Les kératoses actiniques (KA) présentent un risque de transformation maligne et témoignent surtout d’un terrain prédisposant à la survenue de carcinomes épidermoïdes (CE) cutanés. Elles se manifestent comme de petites lésions plus ou moins pigmentées, légèrement surélevées parfois plus facilement détectables par le toucher. Elles siègent sur les zones exposées au soleil et leur incidence a pratiquement été multipliée par dix en 20 ans. Pour Eggert Stockfleth (Berlin), « la KA doit être considérée comme un CE in situ. Ces deux entités appartiennent à un continuum d’anomalies histopathologiques et cliniques dont la frontière est floue.

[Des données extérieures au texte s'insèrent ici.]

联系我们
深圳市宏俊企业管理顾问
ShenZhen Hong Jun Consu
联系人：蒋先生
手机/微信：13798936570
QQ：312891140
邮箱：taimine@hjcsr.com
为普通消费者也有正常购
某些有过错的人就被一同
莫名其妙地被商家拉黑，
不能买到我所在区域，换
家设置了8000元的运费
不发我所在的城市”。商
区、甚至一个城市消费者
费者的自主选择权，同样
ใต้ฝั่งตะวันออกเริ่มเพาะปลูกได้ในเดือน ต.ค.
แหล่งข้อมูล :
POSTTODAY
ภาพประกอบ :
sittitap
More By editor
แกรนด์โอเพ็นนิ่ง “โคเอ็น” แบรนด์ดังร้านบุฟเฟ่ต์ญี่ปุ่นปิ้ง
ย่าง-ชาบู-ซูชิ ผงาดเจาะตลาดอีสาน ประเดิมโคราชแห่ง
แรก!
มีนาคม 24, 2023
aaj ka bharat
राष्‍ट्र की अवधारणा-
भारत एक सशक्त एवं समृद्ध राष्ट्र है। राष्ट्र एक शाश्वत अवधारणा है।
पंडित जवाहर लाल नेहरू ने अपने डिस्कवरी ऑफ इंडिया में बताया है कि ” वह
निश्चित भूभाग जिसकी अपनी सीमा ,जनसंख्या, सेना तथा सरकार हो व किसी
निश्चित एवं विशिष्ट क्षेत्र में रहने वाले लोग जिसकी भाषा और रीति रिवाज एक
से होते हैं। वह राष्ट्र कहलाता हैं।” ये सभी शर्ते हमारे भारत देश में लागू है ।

Comme, de plus, il est difficile de prévoir quelle lésion est susceptible de cancérisation, cela doit nous inciter à traiter toutes les KA ». Mais appliquer une telle mesure thérapeutique de manière systématique est loin de faire l’unanimité. « Si, en effet, on peut considérer les KA comme des formes in situ de carcinome, nous traitons?des patients, pas des histologies, rétorque Vigfus Sigurdsson (Utrecht) et il faut tenir compte de la différence de potentialités évolutives des kératoses actiniques et des CE invasifs ».

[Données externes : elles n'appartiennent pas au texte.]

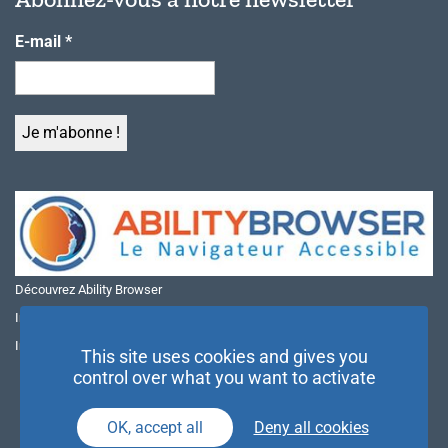
E-mail
*
Découvrez Ability Browser
Installer Ability Browser sur Windows
Installer Ability Browser sur Mac
This site uses cookies and gives you
control over what you want to activate
OK, accept all
Deny all cookies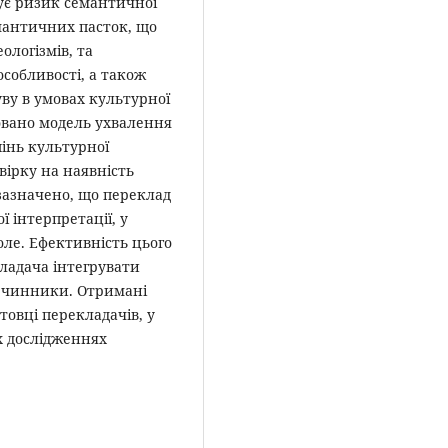
щує ризик семантичної
емантичних пасток, що
ологізмів, та
особливості, а також
ву в умовах культурної
овано модель ухвалення
пінь культурної
вірку на наявність
 зазначено, що переклад
 інтерпретації, у
ле. Ефективність цього
кладача інтегрувати
і чинники. Отримані
товці перекладачів, у
х дослідженнях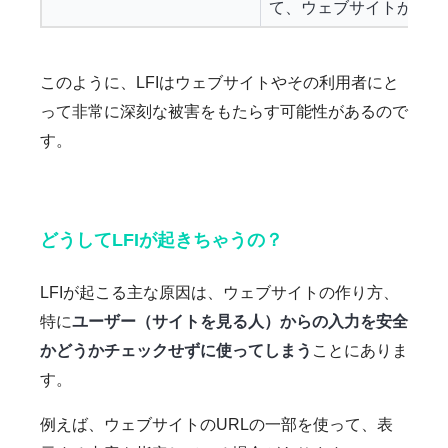
て、ウェブサイトが利用
このように、LFIはウェブサイトやその利用者にと
って非常に深刻な被害をもたらす可能性があるので
す。
どうしてLFIが起きちゃうの？
LFIが起こる主な原因は、ウェブサイトの作り方、
特に
ユーザー（サイトを見る人）からの入力を安全
かどうかチェックせずに使ってしまう
ことにありま
す。
例えば、ウェブサイトのURLの一部を使って、表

Un marqueur de risque de cancer cutané
En effet, les KA peuvent régresser spontanément, persister sans transformation maligne ou progresser vers un CE. Mais les pourcentages sont extrêmement variables dans la littérature : le taux annuel de transformation maligne se situe entre 0 % et 0,075 % par lésion et par an, celui de récidive entre 15 et 53 %, de régression entre 15 % et 63 %. Mais 84 à 100 % des CE invasifs ont des antécédents de KA, sur le même ou un autre territoire, ce qui en fait réellement un marqueur de cancer cutané. Si les mécanismes de transformation restent mal connus, on sait cependant que le nombre de lésions kératiniques intervient dans le risque de transformation maligne puisque le risque relatif de CE passe de 1,7 entre 1 et 5 lésions de KA à 11 au-delà de 20. Il est aussi plus élevé en cas d'antécédents de cancers cutanés, chez les transplantés et tous les patients sous traitement immunosuppresseurs au long cours, les personnes de phénotype clair ou traités par photothérapie.
Traiter à la française
Le traitement des KA n'évite pas sa récidive et n'a pas démontré qu’il réduisait le risque de CE. « La décision de traiter repose sur les caractéristiques cliniques de la KA, le nombre de lésions, l’âge du patient, ses antécédents, sa demande », explique le Pr Sigurdsson, les paramètres cliniques étant évalués selon les critères IDRBEU (Induration ou Inflammation, Diamètre supérieur à 1 cm, évolution Rapide, saignements (Bleeding), Érythème, Ulcération). Les lésions suspectes seront enlevées par chirurgie pour une analyse histologique complète.
Pour les autres, le dermatologue propose de suivre l’algorithme thérapeutique proposé par des dermatologues français, plus adapté à la pratique courante que les recommandations internationales. Les lésions isolées relèvent plutôt de la cryothérapie, du laser, ou de l’électrocoagulation, les lésions multiples sur de larges zones bénéficiant plutôt des applications de topiques ou de la photothérapie dynamique.